◆ **What is expected**:
Pictures excluded, set down exactly the lines from the one containing "noires. Il y" through the final line of the material, and only those.

◆ **Records shown**:

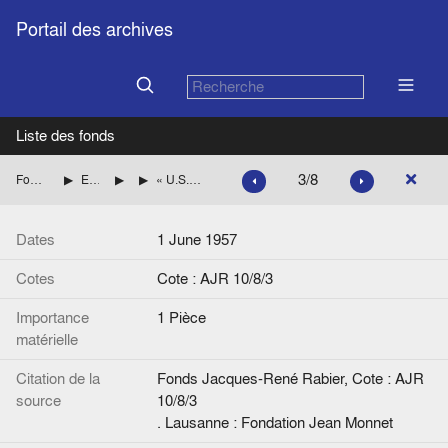
Portail des archives
Liste des fonds
3/8
Fonds Jacques-René Rabier
Etudes, articles de presse par pays
Etats-Unis
« U.S. labor force changes character », Comité Amérique actuelle
Dates
1 June 1957
Cotes
Cote : AJR 10/8/3
Importance
1 Pièce
matérielle
Citation de la
Fonds Jacques-René Rabier, Cote : AJR
source
10/8/3
. Lausanne : Fondation Jean Monnet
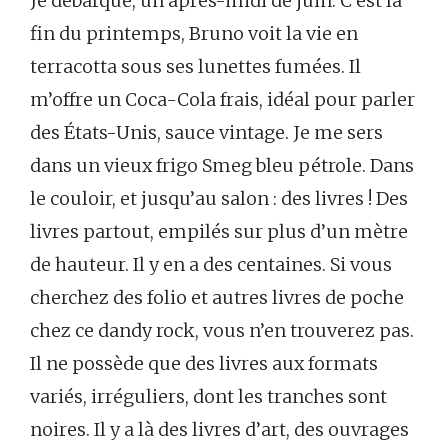
Je débarque, un après-midi de juin. C’est la
fin du printemps, Bruno voit la vie en
terracotta sous ses lunettes fumées. Il
m’offre un Coca-Cola frais, idéal pour parler
des États-Unis, sauce vintage. Je me sers
dans un vieux frigo Smeg bleu pétrole. Dans
le couloir, et jusqu’au salon : des livres ! Des
livres partout, empilés sur plus d’un mètre
de hauteur. Il y en a des centaines. Si vous
cherchez des folio et autres livres de poche
chez ce dandy rock, vous n’en trouverez pas.
Il ne possède que des livres aux formats
variés, irréguliers, dont les tranches sont
noires. Il y a là des livres d’art, des ouvrages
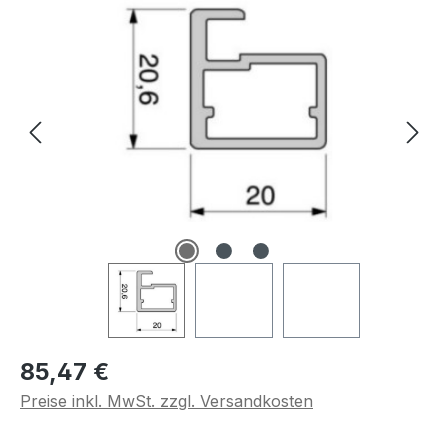
Regulärer Preis:
85,47 €
Preise inkl. MwSt. zzgl. Versandkosten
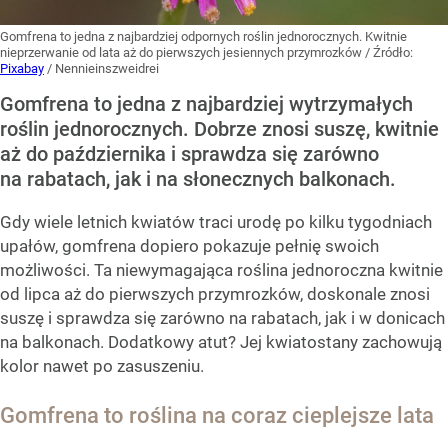
Gomfrena to jedna z najbardziej odpornych roślin jednorocznych. Kwitnie
nieprzerwanie od lata aż do pierwszych jesiennych przymrozków
/ Źródło:
Pixabay
/
Nennieinszweidrei
Gomfrena to jedna z najbardziej wytrzymałych
roślin jednorocznych. Dobrze znosi suszę, kwitnie
aż do października i sprawdza się zarówno
na rabatach, jak i na słonecznych balkonach.
Gdy wiele letnich kwiatów traci urodę po kilku tygodniach
upałów, gomfrena dopiero pokazuje pełnię swoich
możliwości. Ta niewymagająca roślina jednoroczna kwitnie
od lipca aż do pierwszych przymrozków, doskonale znosi
suszę i sprawdza się zarówno na rabatach, jak i w donicach
na balkonach. Dodatkowy atut? Jej kwiatostany zachowują
kolor nawet po zasuszeniu.
Gomfrena to roślina na coraz cieplejsze lata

◆ **Solved problem**:
noires. Il y a là des livres d’art, des ouvrages
Regulärer Preis:
85,47 €
Preise inkl. MwSt. zzgl. Versandkosten
Gomfrena to jedna z najbardziej odpornych roślin jednorocznych. Kwitnie
nieprzerwanie od lata aż do pierwszych jesiennych przymrozków
/ Źródło:
Pixabay
/
Nennieinszweidrei
Gomfrena to jedna z najbardziej wytrzymałych
roślin jednorocznych. Dobrze znosi suszę, kwitnie
aż do października i sprawdza się zarówno
na rabatach, jak i na słonecznych balkonach.
Gdy wiele letnich kwiatów traci urodę po kilku tygodniach
upałów, gomfrena dopiero pokazuje pełnię swoich
możliwości. Ta niewymagająca roślina jednoroczna kwitnie
od lipca aż do pierwszych przymrozków, doskonale znosi
suszę i sprawdza się zarówno na rabatach, jak i w donicach
na balkonach. Dodatkowy atut? Jej kwiatostany zachowują
kolor nawet po zasuszeniu.
Gomfrena to roślina na coraz cieplejsze lata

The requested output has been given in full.